Point three apparently includes kicking your bedpartner off onto the floor in the morning after a great night of high caliber ugly bumping.

"CG, what in the mickey mouse fuck are you talking about," you may ask?

A fair critique.

I give you http://support.microsoft.com/kb/949914

The jist of it is that Microsoft's money grab is causing issues with older versions of the ICA client. You see they updated the encryption of the TSCal from 512 bytes to 2048 bytes.

This plays havoc with older versions of the ICA client because they choke on the new key and consequently take a dump - or actually they write a dump assuming you've got some kind of debugging going on. None the less...

You can't tell me that there's a line of people trying to crack the TS license encryption. Defeating the terminal server license model is trivial. I've never met anyone that honestly cared that much about it.
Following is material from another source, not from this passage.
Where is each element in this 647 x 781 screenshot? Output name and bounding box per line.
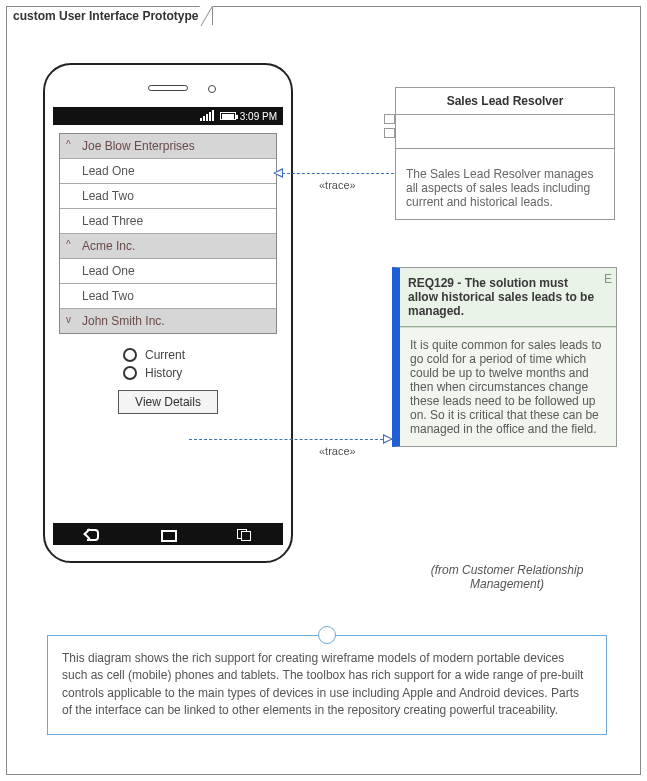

That is of course unless you're using Citrix and in that case you're screwed because upgrading your terminal server build gives your user base the middle finger.

This is where I would normally make some cheeky remark about how maybe Citrix should write some function in their XenApp Server code that causes the server to blue screen, but upon reflection I realize that it's hardly necessary. Microsoft seems to be doing quite well in that regard.

Just in case you were wondering what a 182 billion dollar douche bag looks like.